Il a été la première cible des émeutiers à chaque affrontement. Les nombreuses opérations de restauration entreprises par le propriétaire n'ont servi à rien devant la persistance de l'instabilité dans la région.
La station d'essence située au carrefour n'a plus ouvert depuis qu'elle a été pillée par les jeunes en colère. «Nous sommes obligés d'aller dans une autre station située à 3 km de la commune pour nous approvisionner en essence, en gaz et autres produits. Notre station n'est plus opérationnelle», a indiqué un autre habitant.
Les quelques personnes rencontrées au centre-ville sont soumises à un ordre établi par les deux communautés : personne n'est autorisé à circuler en dehors du territoire de sa communauté, pour éviter de s'exposer à un violent rappel à l'ordre de la part des membres de la communauté ennemie. Berriane ne compte que 35 000 habitants qui ont cohabité en paix pendant plusieurs décennies.

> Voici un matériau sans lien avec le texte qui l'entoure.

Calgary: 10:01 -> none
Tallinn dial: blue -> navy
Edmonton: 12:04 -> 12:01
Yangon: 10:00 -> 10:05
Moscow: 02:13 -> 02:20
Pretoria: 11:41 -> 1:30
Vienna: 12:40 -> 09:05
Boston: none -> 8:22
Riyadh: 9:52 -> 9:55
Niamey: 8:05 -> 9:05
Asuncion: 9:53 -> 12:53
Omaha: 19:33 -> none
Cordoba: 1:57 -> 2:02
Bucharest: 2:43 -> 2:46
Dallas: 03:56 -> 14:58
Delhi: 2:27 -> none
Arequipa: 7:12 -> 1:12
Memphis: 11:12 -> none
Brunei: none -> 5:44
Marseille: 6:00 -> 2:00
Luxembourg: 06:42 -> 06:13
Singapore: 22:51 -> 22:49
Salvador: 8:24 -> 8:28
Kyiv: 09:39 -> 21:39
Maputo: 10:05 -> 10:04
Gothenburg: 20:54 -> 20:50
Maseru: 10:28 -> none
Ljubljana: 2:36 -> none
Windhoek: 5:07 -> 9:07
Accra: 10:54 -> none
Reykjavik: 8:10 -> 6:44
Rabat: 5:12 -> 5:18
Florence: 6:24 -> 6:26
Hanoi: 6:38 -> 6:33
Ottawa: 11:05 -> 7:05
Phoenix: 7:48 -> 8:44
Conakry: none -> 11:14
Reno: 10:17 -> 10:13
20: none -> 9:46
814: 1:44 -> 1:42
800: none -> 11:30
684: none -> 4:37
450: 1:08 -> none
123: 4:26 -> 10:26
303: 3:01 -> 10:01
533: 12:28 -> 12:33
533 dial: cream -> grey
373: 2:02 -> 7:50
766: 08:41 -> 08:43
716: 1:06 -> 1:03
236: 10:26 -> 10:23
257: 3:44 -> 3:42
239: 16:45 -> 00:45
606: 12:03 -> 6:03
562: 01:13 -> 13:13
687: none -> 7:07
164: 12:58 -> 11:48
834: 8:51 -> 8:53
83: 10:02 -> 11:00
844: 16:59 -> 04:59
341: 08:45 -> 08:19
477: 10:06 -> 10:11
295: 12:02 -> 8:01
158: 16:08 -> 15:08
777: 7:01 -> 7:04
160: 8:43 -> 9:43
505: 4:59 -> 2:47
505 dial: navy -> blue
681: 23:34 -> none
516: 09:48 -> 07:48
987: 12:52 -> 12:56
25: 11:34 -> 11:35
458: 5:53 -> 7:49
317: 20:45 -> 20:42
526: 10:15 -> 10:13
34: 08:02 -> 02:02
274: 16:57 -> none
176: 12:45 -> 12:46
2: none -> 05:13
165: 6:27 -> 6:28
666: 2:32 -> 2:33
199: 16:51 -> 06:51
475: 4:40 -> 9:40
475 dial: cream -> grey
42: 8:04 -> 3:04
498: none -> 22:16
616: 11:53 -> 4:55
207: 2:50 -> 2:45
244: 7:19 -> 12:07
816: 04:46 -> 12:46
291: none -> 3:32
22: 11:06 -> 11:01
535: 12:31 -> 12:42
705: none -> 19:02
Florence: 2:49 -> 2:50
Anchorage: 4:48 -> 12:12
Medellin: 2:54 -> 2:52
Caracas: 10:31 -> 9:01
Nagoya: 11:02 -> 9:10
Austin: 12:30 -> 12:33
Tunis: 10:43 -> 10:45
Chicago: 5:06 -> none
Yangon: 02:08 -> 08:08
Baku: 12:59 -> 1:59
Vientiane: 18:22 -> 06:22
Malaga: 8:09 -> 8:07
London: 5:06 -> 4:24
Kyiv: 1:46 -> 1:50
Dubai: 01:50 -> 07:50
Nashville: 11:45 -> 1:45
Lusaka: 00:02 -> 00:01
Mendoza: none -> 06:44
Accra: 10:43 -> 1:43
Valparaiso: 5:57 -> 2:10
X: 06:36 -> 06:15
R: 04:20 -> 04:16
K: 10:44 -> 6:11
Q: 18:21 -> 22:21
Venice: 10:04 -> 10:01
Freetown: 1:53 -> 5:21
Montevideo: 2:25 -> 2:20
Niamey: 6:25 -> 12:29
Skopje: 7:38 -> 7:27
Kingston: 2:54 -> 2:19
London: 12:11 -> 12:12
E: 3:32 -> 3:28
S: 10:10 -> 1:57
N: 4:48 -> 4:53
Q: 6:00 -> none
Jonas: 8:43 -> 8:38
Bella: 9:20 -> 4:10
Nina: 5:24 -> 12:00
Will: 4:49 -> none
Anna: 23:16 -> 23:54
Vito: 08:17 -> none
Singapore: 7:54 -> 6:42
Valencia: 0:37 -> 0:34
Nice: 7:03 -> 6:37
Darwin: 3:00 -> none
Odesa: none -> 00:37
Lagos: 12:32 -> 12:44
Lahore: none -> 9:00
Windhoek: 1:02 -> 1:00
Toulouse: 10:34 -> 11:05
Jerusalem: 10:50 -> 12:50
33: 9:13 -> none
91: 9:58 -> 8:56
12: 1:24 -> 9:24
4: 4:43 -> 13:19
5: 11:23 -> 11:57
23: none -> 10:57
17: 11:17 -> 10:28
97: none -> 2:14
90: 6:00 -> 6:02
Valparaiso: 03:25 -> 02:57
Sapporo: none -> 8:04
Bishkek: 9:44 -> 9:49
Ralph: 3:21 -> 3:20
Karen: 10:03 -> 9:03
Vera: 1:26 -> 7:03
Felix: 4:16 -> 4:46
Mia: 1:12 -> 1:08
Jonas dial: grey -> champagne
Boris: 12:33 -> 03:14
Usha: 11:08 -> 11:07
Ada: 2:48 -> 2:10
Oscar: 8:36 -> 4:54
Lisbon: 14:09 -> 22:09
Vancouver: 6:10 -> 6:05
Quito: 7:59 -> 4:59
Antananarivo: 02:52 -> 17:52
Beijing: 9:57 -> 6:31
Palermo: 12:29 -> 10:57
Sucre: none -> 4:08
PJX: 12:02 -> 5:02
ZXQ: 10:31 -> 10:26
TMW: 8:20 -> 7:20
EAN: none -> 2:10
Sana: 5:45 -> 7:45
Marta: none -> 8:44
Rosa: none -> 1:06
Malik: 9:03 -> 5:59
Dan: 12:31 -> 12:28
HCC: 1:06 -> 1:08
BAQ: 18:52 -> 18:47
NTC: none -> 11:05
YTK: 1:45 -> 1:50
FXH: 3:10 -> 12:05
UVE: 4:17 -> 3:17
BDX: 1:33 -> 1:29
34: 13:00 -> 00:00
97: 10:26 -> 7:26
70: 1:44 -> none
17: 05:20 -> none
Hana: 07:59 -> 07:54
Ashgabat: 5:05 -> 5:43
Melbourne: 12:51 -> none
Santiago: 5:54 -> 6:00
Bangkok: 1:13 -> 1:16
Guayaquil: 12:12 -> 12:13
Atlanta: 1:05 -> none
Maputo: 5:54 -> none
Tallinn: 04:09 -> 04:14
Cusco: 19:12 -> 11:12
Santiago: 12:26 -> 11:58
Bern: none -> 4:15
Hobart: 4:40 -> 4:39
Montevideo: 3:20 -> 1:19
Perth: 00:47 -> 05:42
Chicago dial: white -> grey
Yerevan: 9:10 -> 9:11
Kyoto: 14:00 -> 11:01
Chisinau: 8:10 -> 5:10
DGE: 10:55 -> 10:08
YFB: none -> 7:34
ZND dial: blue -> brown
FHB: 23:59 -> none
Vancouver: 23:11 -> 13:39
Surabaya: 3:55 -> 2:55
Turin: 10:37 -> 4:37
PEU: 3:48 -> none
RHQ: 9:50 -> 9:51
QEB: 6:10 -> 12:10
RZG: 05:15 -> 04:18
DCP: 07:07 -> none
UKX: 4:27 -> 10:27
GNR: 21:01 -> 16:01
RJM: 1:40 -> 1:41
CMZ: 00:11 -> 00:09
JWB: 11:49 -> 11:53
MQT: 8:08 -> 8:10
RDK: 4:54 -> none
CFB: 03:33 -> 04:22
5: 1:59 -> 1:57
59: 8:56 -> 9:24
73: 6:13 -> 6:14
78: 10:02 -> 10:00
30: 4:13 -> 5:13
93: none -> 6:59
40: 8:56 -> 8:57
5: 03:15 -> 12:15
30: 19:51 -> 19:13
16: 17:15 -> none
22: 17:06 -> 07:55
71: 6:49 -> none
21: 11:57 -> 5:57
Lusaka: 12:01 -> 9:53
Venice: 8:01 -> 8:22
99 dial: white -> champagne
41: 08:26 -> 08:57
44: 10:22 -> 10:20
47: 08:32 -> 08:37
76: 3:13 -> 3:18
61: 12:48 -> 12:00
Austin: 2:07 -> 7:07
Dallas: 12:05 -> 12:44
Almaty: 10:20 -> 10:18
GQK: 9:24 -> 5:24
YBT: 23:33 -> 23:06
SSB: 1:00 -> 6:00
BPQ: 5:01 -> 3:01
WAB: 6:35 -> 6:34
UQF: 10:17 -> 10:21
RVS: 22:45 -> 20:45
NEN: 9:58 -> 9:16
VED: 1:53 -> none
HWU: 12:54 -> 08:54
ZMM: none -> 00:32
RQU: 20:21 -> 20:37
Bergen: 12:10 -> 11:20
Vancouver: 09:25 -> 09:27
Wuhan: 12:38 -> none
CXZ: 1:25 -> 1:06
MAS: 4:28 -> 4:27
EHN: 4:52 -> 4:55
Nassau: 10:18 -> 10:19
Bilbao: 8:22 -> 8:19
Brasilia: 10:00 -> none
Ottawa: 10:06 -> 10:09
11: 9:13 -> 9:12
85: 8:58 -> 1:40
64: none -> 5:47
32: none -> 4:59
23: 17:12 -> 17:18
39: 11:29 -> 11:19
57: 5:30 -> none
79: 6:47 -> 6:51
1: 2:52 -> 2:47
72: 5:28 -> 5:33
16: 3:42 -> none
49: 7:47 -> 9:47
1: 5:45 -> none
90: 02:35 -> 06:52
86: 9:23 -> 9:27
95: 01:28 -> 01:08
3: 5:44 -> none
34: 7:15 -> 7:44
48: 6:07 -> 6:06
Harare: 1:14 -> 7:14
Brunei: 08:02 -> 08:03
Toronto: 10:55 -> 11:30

Tout le monde se connaît, ce qui permet de repérer facilement le contrevenant à l'ordre établi : chacun chez soi souspeine d'un violent rappel à l'ordre. Un étranger à Berriane circule beaucoup plus facilement que les enfants de cette ville, divisée en deux parties, où les limites sont tracées par la route nationale n°1.
Une année, et après…
La population de Berriane est acculée dans une véritable impasse après plus d'une année de violence et d'instabilité. Les conséquences sont très lourdes. Les premiers touchés sont les enfants dont la scolarité a été gravement perturbée : les interruptions répétitives des cours ont souvent été suivies par un changement d'établissement scolaire et bien sûr d'enseignants. «Nos enfants ont souffert.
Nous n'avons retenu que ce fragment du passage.